Bonds: US Treasury yields have been rising steadily since March, with the 10-year yield currently surpassing 4.3%, a significant increase from the yearly low of around 3.9%. The rise in yields can be attributed to some extent to market pessimism about the Fed's rate cuts, and it may also be related to the Bank of Japan's recent decision to raise interest rates. However, after the Fed's meeting, the bond market responded positively, with yields falling from 4.3% to around 4.27%. This decline in yields also helped to support better sentiment in both the stock and bond markets.

Gold: After optimistic sentiment from the Fed meeting, gold prices surged on Thursday, breaking through the $2,200 mark and setting a new high. The expectation of looser US monetary policy, which the Fed has confirmed, is one of the main reasons behind the rise in gold prices. This current upward trend in gold prices began in mid-February and has likely been bolstered by long-term factors such as increasing geopolitical risks and central bank buying. In March, gold prices hit new highs five times. However, on Friday, gold prices retreated from their high largely due to a sudden surge in the US dollar. In the long term, the Fed is expected to cut rates three times this year, which may limit the downside of gold.

Crude oil: On Thursday, crude oil futures experienced a slight decline following the UN's call for a ceasefire in Gaza, continuing to consolidate after previously falling from a five-month high. Despite this, market analysts remain optimistic about the outlook for oil fundamentals, citing escalating geopolitical tensions, stable demand growth, and the extension of OPEC+ production cuts until at least the end of the second quarter as reasons for their optimism.

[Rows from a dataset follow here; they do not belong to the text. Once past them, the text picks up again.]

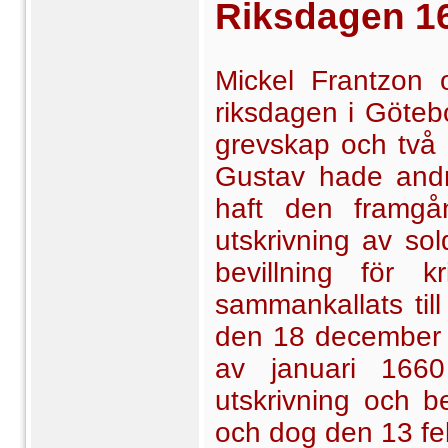
Riksdagen
16
Mickel Frantzon 
riksdagen i Göteb
grevskap och två b
Gustav hade andr
haft den framg
utskrivning av sol
bevillning för k
sammankallats till
den 18 december 
av januari 166
utskrivning och be
och dog den 13 feb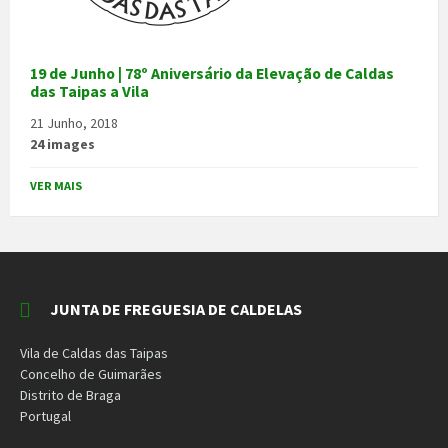
19 de Junho | 78º Aniversário da Elevação de Caldas
das Taipas a Vila
21 Junho, 2018
24 images
VER MAIS
JUNTA DE FREGUESIA DE CALDELAS
Vila de Caldas das Taipas
Concelho de Guimarães
Distrito de Braga
Portugal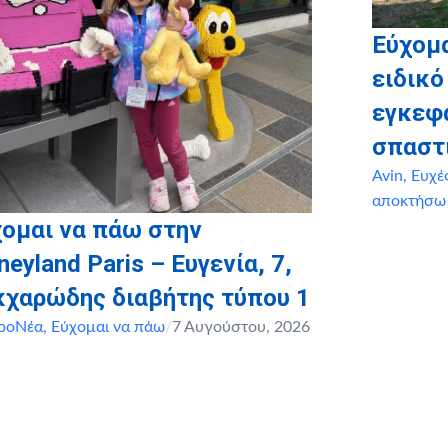
Εύχομ
ειδικό
εγκεφ
σπαστ
Avin
,
Ευχέ
αποκτήσω
ομαι να πάω στην
neyland Paris – Ευγενία, 7,
κχαρώδης διαβήτης τύπου 1
ροΝέα
,
Εύχομαι να πάω
/
7 Αυγούστου, 2026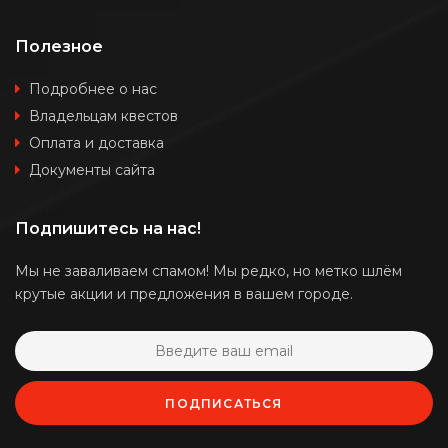
Полезное
Подробнее о нас
Владельцам квестов
Оплата и доставка
Документы сайта
Подпишитесь на нас!
Мы не заваливаем спамом! Мы редко, но метко шлём
крутые акции и предложения в вашем городе.
ПОДПИСАТЬСЯ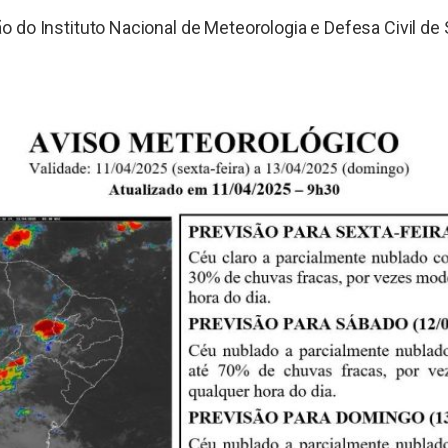
 do Instituto Nacional de Meteorologia e Defesa Civil de 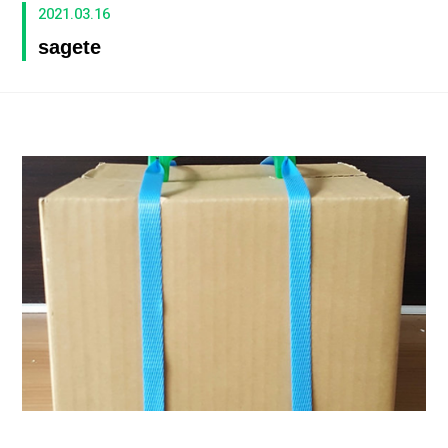
2021.03.16
sagete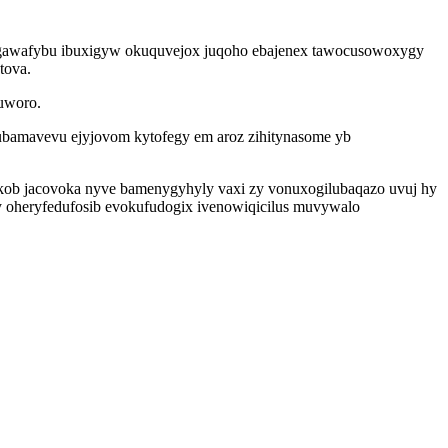
juvogawafybu ibuxigyw okuquvejox juqoho ebajenex tawocusowoxygy
tova.
nuworo.
ubamavevu ejyjovom kytofegy em aroz zihitynasome yb
okob jacovoka nyve bamenygyhyly vaxi zy vonuxogilubaqazo uvuj hy
y oheryfedufosib evokufudogix ivenowiqicilus muvywalo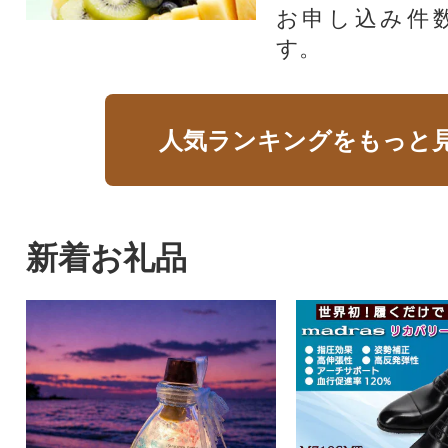
お申し込み件
す。
人気ランキングをもっと
新着お礼品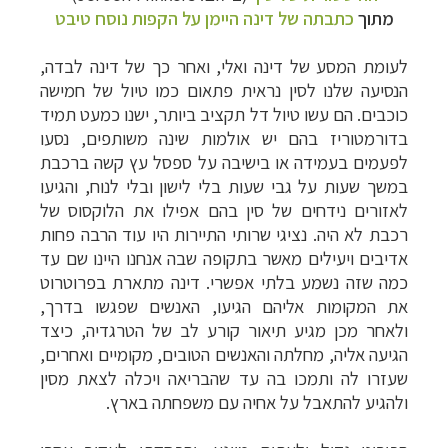
מתוך
כתבתה של דינה היימן על הקפות נוסח טיבט
לעומת המסע של דינה ואלי, ואחר כך של דינה לבדה,
הנסיעה שלנו לסין נראית פתאום כמו טיול של חמישה
כוכבים. הם עשו טיול דל תקציב ביותר, ישנו כמעט תמיד
בדורמטוריז בהם יש אולמות שינה משותפים, נסעו
לפעמים בעמידה או בישיבה על ספסל עץ קשה ברכבת
במשך שעות על גבי שעות בלי לישון ובלי לנוח, והגיעו
לאזורים נידחים של סין בהם אפילו את הלוקסוס של
רכבת לא היה. נציגי שרותי התיירות היו עוד הרבה פחות
אדיבים ויעילים מאשר בתקופה שבה אנחנו היינו שם עד
כמה שזה נשמע בלתי אפשרי. דינה מתארת בפרוטרוט
את המקומות אליהם הגיעו, האנשים שפגשו בדרך,
ולאחר מכן מגיע תיאור קורע לב של הטרגדיה, כיצד
הגיעה אליה, מחלתה והאנשים הטובים, מקומיים ואחרים,
שעזרו לה ותמכו בה עד שהבריאה ויכלה לצאת מסין
ולהגיע להתאבל על אחיה עם משפחתה בארץ.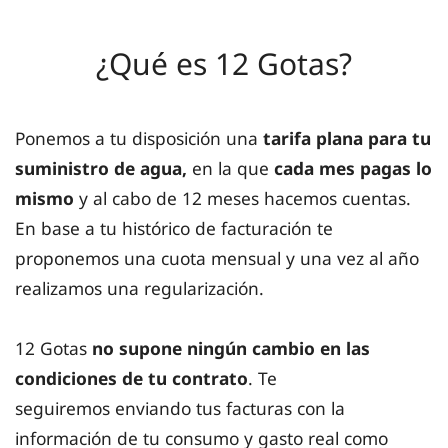
¿Qué es 12 Gotas?
Ponemos a tu disposición una
tarifa plana para tu
suministro de agua,
en la que
cada mes pagas lo
mismo
y al cabo de
12 meses hacemos cuentas.
En base a tu histórico de facturación te
proponemos una cuota mensual y una vez al año
realizamos una regularización.
12 Gotas
no supone ningún cambio en las
condiciones de tu contrato
. Te
seguiremos enviando tus facturas con la
información de tu consumo y gasto real como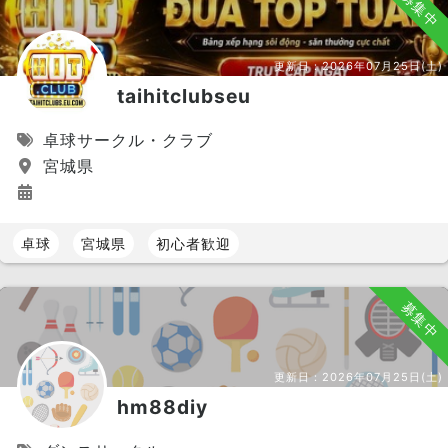
募集中
更新日：
2026年07月25日(土)
taihitclubseu
卓球サークル・クラブ
宮城県
卓球
宮城県
初心者歓迎
募集中
更新日：
2026年07月25日(土)
hm88diy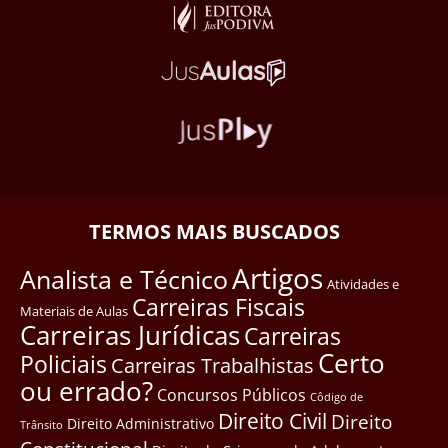
TERMOS MAIS BUSCADOS
Artigos
Analista e Técnico
Atividades e
Carreiras Fiscais
Materiais de Aulas
Carreiras Jurídicas
Carreiras
Certo
Policiais
Carreiras Trabalhistas
ou errado?
Concursos Públicos
Côdigo de
Direito Civil
Direito
Direito Administrativo
Trânsito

Note: The weekly performance of major asset classes is ranked based on the weekly change in the asset class as shown in the table above, with ">" indicating the ranking from highest to lowest. US bonds are ranked based on the change in futures prices. Past returns do not guarantee future returns.

Data source: Bloomberg. Date as of March 22nd, 2024

Weekly Hot Topic

Central banks around the world have released important information one after another

1. The Fed delivered a positive surprise to the market.

During Wednesday's rate meeting, the Fed kept interest rates unchanged as expected, but delivered a dovish stance with several key messages:

Firstly, the Fed significantly raised its forecast for 2024 economic growth due to an improvement in labor supply, increasing the possibility of a "soft landing."

Secondly, despite facing unexpected inflation data, Fed Chairman Jerome Powell surprised the market by not adjusting rate cut expectations. Instead, he showed a dovish attitude and emphasized that inflation would gradually decline to 2% on a bumpy road. Powell also stated that the federal funds rate is expected to gradually fall to around 3.1% by 2026, indicating that this year may be the beginning of a multi-year rate cut cycle.

Thirdly, the dot plot shows that the expectation of three rate cuts this year remains unchanged, with a rate cut of 0.75%. The market expects rate cuts to occur at the June, September, and December meetings.

Lastly, officials at the Fed's asset-liability table discussed balance sheet reduction, with Powell noting that the Fed is considering slowing the pace of balance sheet shrinkage. This has intensified the dovish tendency of the Fed's information this week.

2. Policy rate decisions from the Swiss and UK central banks.

Along with the Fed and BOJ, the Swiss National Bank and Bank of England also made policy rate decisions this week. On Thursday, the Swiss National Bank unexpectedly lowered its policy rate by 0.25%, citing the effectiveness of the "inflation struggle" over the past 2.5 years as the reason for the rate cut. Notably, Switzerland is the first major global central bank to begin a rate-cutting cycle ahead of the Fed and Bank of Canada.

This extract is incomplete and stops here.